=== Data ===

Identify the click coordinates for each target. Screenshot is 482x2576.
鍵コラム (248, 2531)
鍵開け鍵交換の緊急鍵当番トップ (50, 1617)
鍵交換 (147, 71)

===
=== Data ===

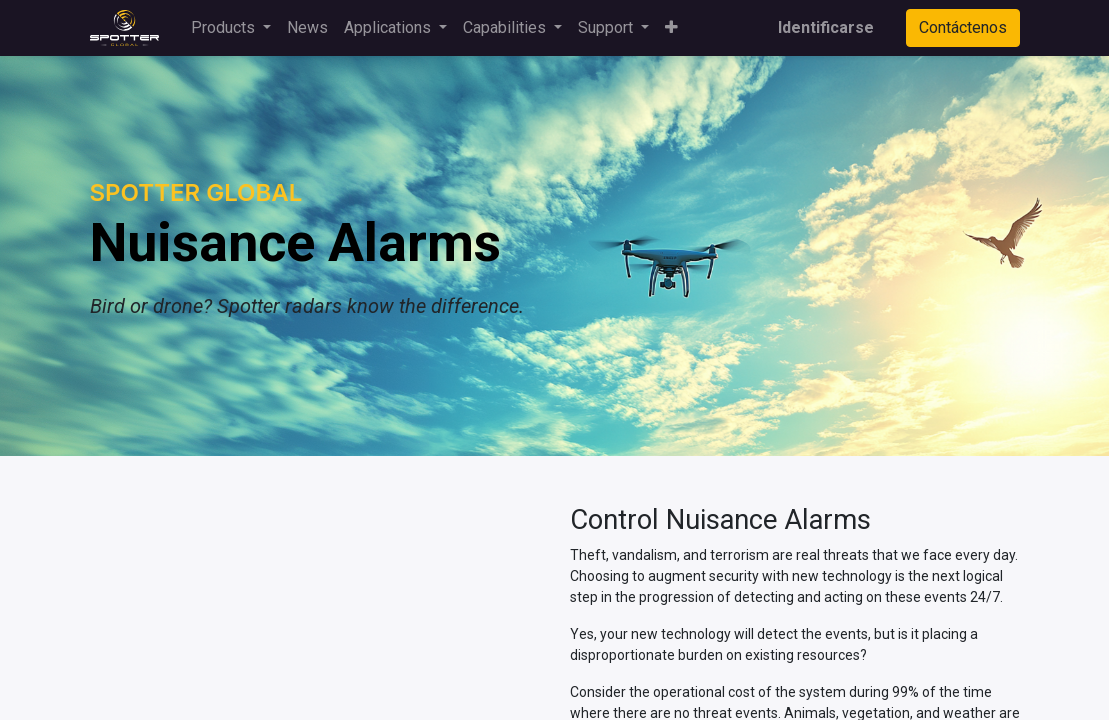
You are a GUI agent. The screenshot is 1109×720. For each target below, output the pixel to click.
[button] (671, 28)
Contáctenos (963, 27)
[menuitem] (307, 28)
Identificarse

===
=== Data ===

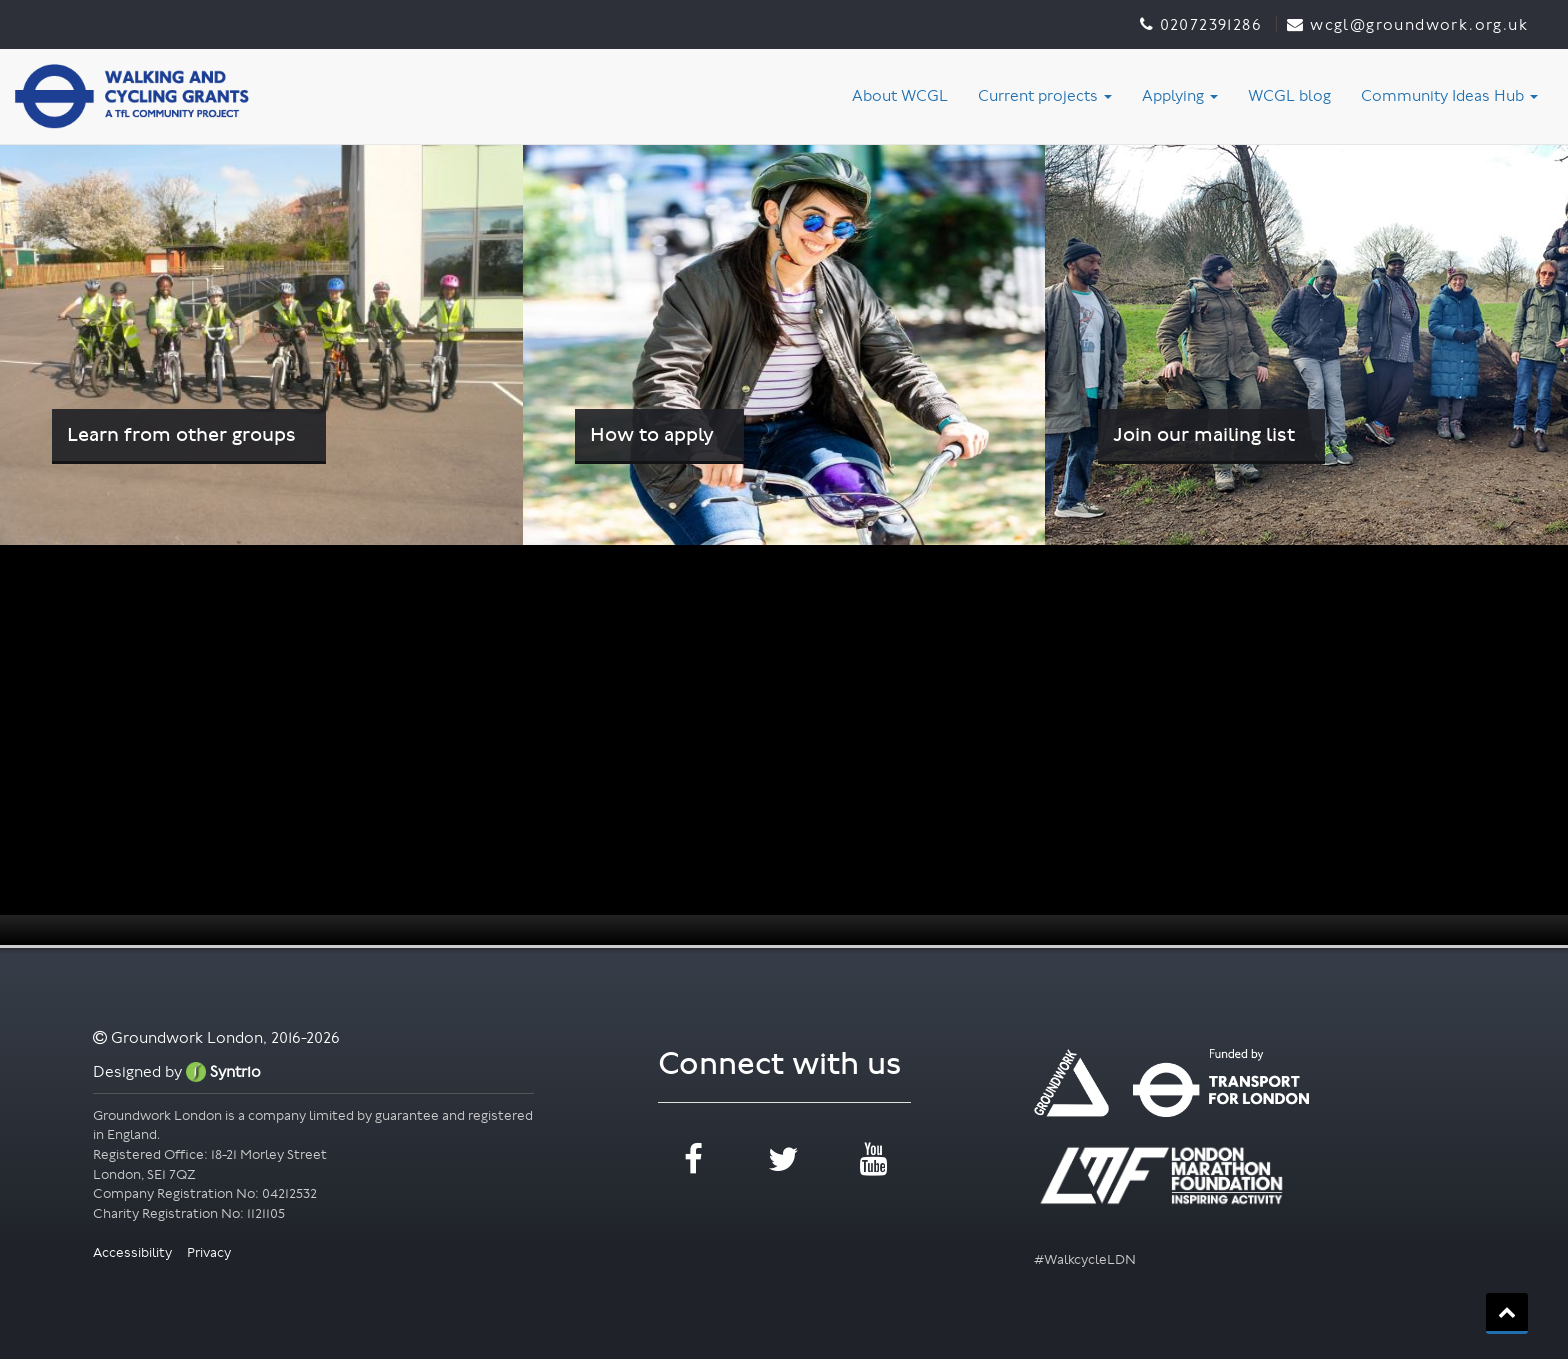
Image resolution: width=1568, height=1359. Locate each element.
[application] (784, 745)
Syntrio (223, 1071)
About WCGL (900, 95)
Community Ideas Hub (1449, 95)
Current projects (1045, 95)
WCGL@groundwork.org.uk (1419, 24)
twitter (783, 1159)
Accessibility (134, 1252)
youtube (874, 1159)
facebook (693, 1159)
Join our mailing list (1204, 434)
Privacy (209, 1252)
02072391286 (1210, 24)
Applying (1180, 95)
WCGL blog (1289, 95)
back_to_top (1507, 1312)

===

Working from the material above, restate word for word the lines between the line with "Identify the click" and the line with "鍵交換 (147, 71)", both included, and only those.

Response:
Identify the click coordinates for each target. Screenshot is 482x2576.
鍵コラム (248, 2531)
鍵開け鍵交換の緊急鍵当番トップ (50, 1617)
鍵交換 (147, 71)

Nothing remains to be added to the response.